Yes, I was the doctors star patient - they labelled me "the miracle child" and strange to some as it may sound, the easiest part of my ABI were the physical injuries and being a permanent resident in hotel-Beaumont for 2 months. The hardest was to come over the next 12/15 months. The chronic tiredness, short term memory loss, indecisiveness, sensitivity to noise. It was all such an inconvenience to me. I genuinely thought that when they discharged me from Beaumont, I would go to my out-patient appointment at NRH, take a couple of weeks to rest and then go back to work....back to "normal". Boy! was I wrong. Bed was my new best friend.

"ABI tiredness" (as I call it) is difficult for many to understand. At the time, I found it hard to understand. Many months after being discharged, I was still zzz..zzzzz...zzzz... in Caroline-Land. I had good days and bad. Sometimes I would be plodding along, going about my day and then out of the blue it would strike. It was like stepping on a garden rake and suddenly, unexpectantly, the handle comes up, hits you the face and knocks you flat. I couldn't fight it, I had no choice, I just had to listen to my brain and sleep.

When my hair grew back over the scars and I went back to a normal body weight, people found it very hard to recognise that I was still living with a life-changing condition. She walks, talks, laughs, has no obvious changes - she's still the same, she's normal. I think that because not many people are aware of the condition nor how long recovery takes, they find it hard to understand. For me, friends that I thought would understand, didn't. I got blamed for "not making an effort" to go out with them or call them, they got bored of it. But I was lucky to have a couple of friends that really, fully understood my recovery and lifestyle changes that it brought. They listened to the subtle signs. Sometimes they knew, even just by looking at me, that I was struggling to hide my tiredness and that it was ok for me leave the restaurant early. They are the friends I will have for life.

Going back to work was the worst. Everyone told me I went back too early. But in hindsight, I'm glad I did. I gradually built up my days and within six months, I was back working a full week. But I would sleep all weekend. Work helped me feel like I was getting back to normal, getting my brain working again. It was the toughest aspect of my recovery and to say that it wasn't exactly smooth sailing is a grand understatement - I was bullied at work. I stayed there for a year, managed to do my postgraduate professional qualification and when the time was right, I applied for a new job.

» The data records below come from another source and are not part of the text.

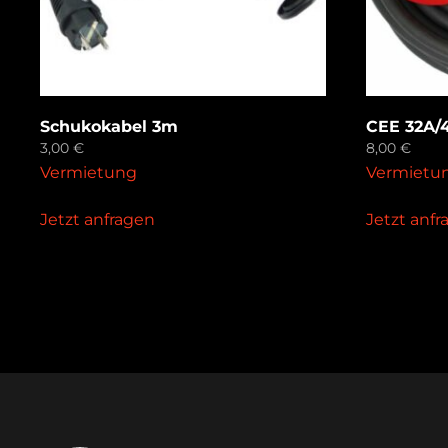
Schukokabel 3m
CEE 32A/
3,00
€
8,00
€
Vermietung
Vermietu
Jetzt anfragen
Jetzt anf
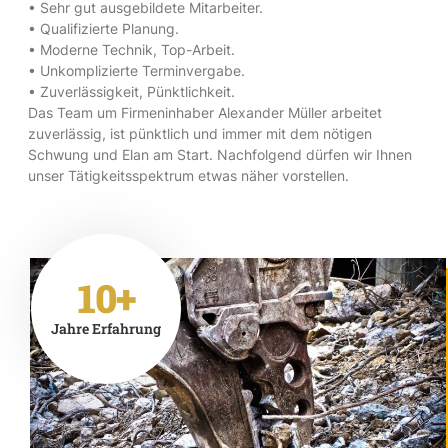
• Sehr gut ausgebildete Mitarbeiter.
• Qualifizierte Planung.
• Moderne Technik, Top-Arbeit.
• Unkomplizierte Terminvergabe.
• Zuverlässigkeit, Pünktlichkeit.
Das Team um Firmeninhaber Alexander Müller arbeitet
zuverlässig, ist pünktlich und immer mit dem nötigen
Schwung und Elan am Start. Nachfolgend dürfen wir Ihnen
unser Tätigkeitsspektrum etwas näher vorstellen.
10+
Jahre Erfahrung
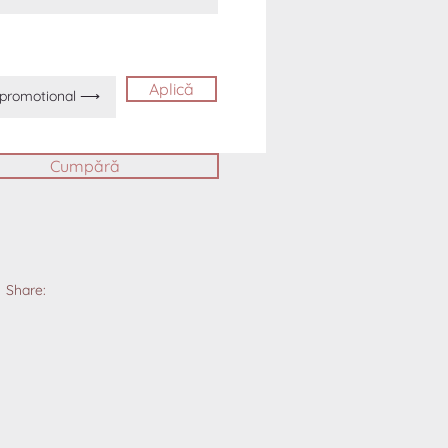
Aplică
Cumpără
Share:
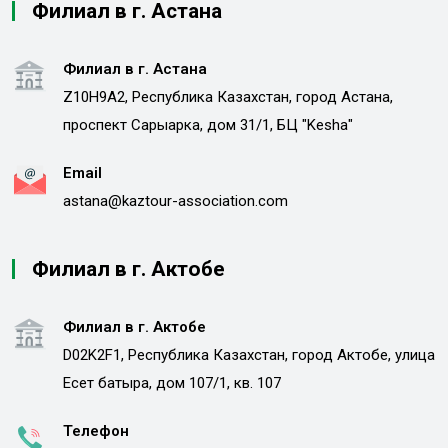
Филиал в г. Астана
Филиал в г. Астана
Z10H9A2, Республика Казахстан, город Астана,
проспект Сарыарка, дом 31/1, БЦ "Kesha"
Email
astana@kaztour-association.com
Филиал в г. Актобе
Филиал в г. Актобе
D02K2F1, Республика Казахстан, город Актобе, улица
Есет батыра, дом 107/1, кв. 107
Телефон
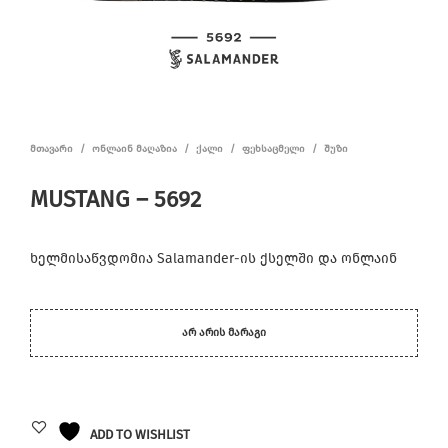
ᲛᲗᲐᲕᲐᲠᲘ
/
ᲝᲜᲚᲐᲘᲜ ᲛᲐᲦᲐᲖᲘᲐ
/
ᲥᲐᲚᲘ
/
ᲤᲔᲮᲡᲐᲪᲛᲔᲚᲘ
/
ᲨᲣᲖᲘ
MUSTANG – 5692
ხელმისაწვდომია Salamander-ის ქსელში და ონლაინ
ᲐᲠ ᲐᲠᲘᲡ ᲛᲐᲠᲐᲒᲘ
ADD TO WISHLIST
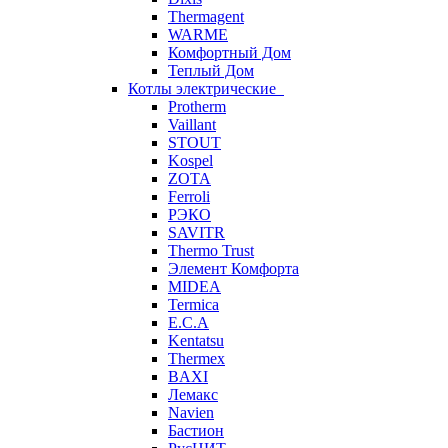
Thermagent
WARME
Комфортный Дом
Теплый Дом
Котлы электрические
Protherm
Vaillant
STOUT
Kospel
ZOTA
Ferroli
РЭКО
SAVITR
Thermo Trust
Элемент Комфорта
MIDEA
Termica
E.C.A
Kentatsu
Thermex
BAXI
Лемакс
Navien
Бастион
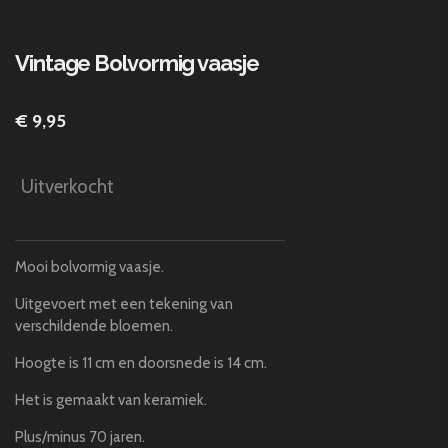
Vintage Bolvormig vaasje
€ 9,95
Uitverkocht
Mooi bolvormig vaasje.
Uitgevoert met een tekening van
verschildende bloemen.
Hoogte is 11 cm en doorsnede is 14 cm.
Het is gemaakt van keramiek.
Plus/minus 70 jaren.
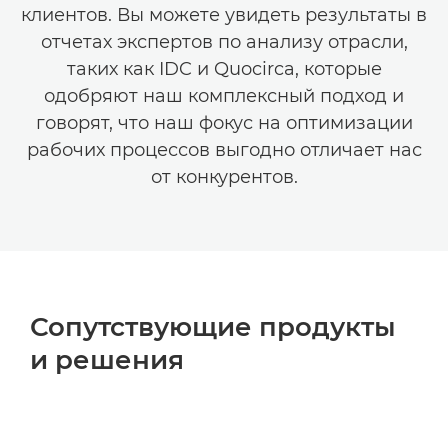
клиентов. Вы можете увидеть результаты в
отчетах экспертов по анализу отрасли,
таких как IDC и Quocirca, которые
одобряют наш комплексный подход и
говорят, что наш фокус на оптимизации
рабочих процессов выгодно отличает нас
от конкурентов.
Сопутствующие продукты
и решения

Another 18 months on, I'm still working. I'm still living in the same house with my boyfriend. I am allowed drive again. I can meet friends for dinner and drinks. And despite the subtle changes and need for sleep, I've made a full recovery. No one fully understands what its like unless they have gone through it. And even at that, everyone's injury experience is as individual as them. But there is one common denominator which I believe helps us on our way - a positive outlook. Probably the hardest thing to have when everything has changed and your world feels like its crumbling down. But it does help and it does get better. There are certain things I can't change but I have now found them easier to live with.